[SUPPLIED DATA — start]
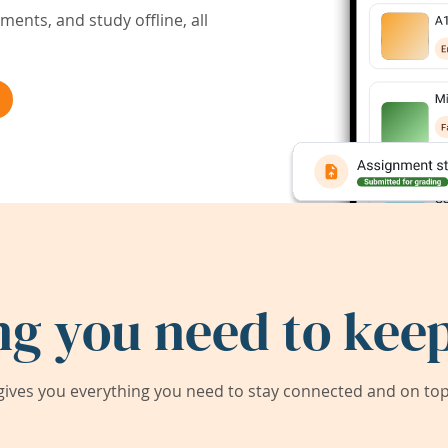
ents, and study offline, all
ng you need to keep
ives you everything you need to stay connected and on top 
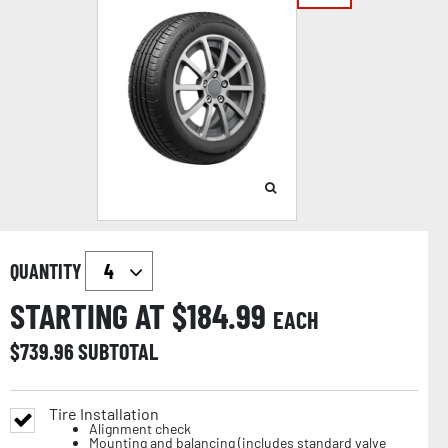
QUANTITY
STARTING AT $
184.99
EACH
$
739.96
SUBTOTAL
Tire Installation
Alignment check
Mounting and balancing (includes standard valve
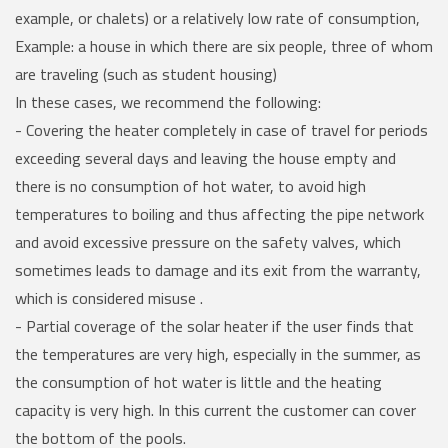
example, or chalets) or a relatively low rate of consumption,
Example: a house in which there are six people, three of whom
are traveling (such as student housing)
In these cases, we recommend the following:
- Covering the heater completely in case of travel for periods
exceeding several days and leaving the house empty and
there is no consumption of hot water, to avoid high
temperatures to boiling and thus affecting the pipe network
and avoid excessive pressure on the safety valves, which
sometimes leads to damage and its exit from the warranty,
which is considered misuse .
- Partial coverage of the solar heater if the user finds that
the temperatures are very high, especially in the summer, as
the consumption of hot water is little and the heating
capacity is very high. In this current the customer can cover
the bottom of the pools.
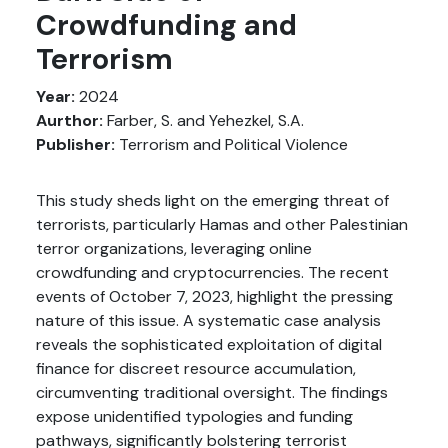
Crowdfunding and
Terrorism
Year:
2024
Aurthor:
Farber, S. and Yehezkel, S.A.
Publisher:
Terrorism and Political Violence
This study sheds light on the emerging threat of
terrorists, particularly Hamas and other Palestinian
terror organizations, leveraging online
crowdfunding and cryptocurrencies. The recent
events of October 7, 2023, highlight the pressing
nature of this issue. A systematic case analysis
reveals the sophisticated exploitation of digital
finance for discreet resource accumulation,
circumventing traditional oversight. The findings
expose unidentified typologies and funding
pathways, significantly bolstering terrorist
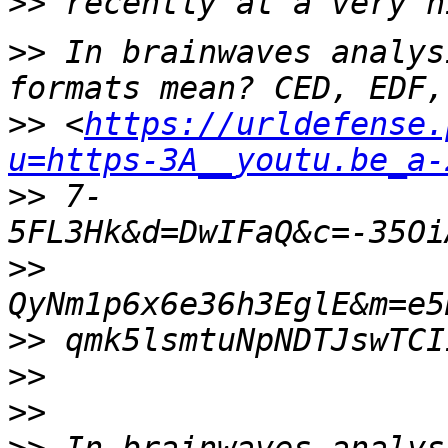
>>
>>
 In brainwaves analys
>>
 <
https://urldefense.
u=https-3A__youtu.be_a-
>>
 7-
>>
>>
>>
>>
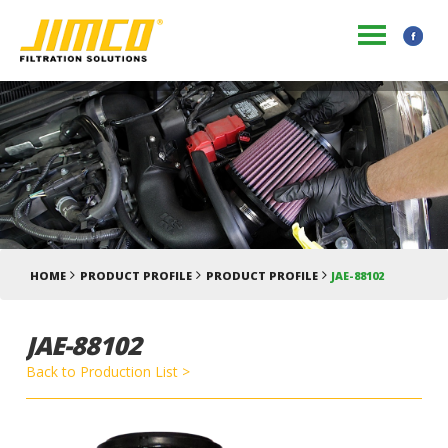
HOME
PRODUCT PROFILE
PRODUCT PROFILE
JAE-88102
JAE-88102
Back to Production List >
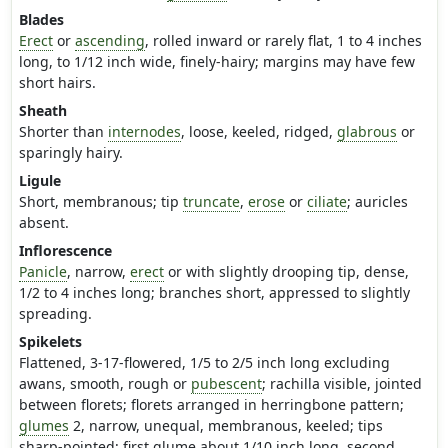
Blades
Erect
or
ascending
, rolled inward or rarely flat, 1 to 4 inches
long, to 1/12 inch wide, finely-hairy; margins may have few
short hairs.
Sheath
Shorter than
internodes
, loose, keeled, ridged,
glabrous
or
sparingly hairy.
Ligule
Short, membranous; tip
truncate
,
erose
or
ciliate
; auricles
absent.
Inflorescence
Panicle
, narrow,
erect
or with slightly drooping tip, dense,
1/2 to 4 inches long; branches short, appressed to slightly
spreading.
Spikelets
Flattened, 3-17-flowered, 1/5 to 2/5 inch long excluding
awans, smooth, rough or
pubescent
; rachilla visible, jointed
between florets; florets arranged in herringbone pattern;
glumes
2, narrow, unequal, membranous, keeled; tips
sharp-pointed; first glume about 1/10 inch long, second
[SUPPLIED DATA — finish]
* [EXERCISE] Return every line from the one holding "or with slightly" through the end of the data, exactly as it appears, with both ends kept and nothing else.

* [RESPONSE FOR THIS EXERCISE]
or with slightly drooping tip, dense,
1/2 to 4 inches long; branches short, appressed to slightly
spreading.
Spikelets
Flattened, 3-17-flowered, 1/5 to 2/5 inch long excluding
awans, smooth, rough or
pubescent
; rachilla visible, jointed
between florets; florets arranged in herringbone pattern;
glumes
2, narrow, unequal, membranous, keeled; tips
sharp-pointed; first glume about 1/10 inch long, second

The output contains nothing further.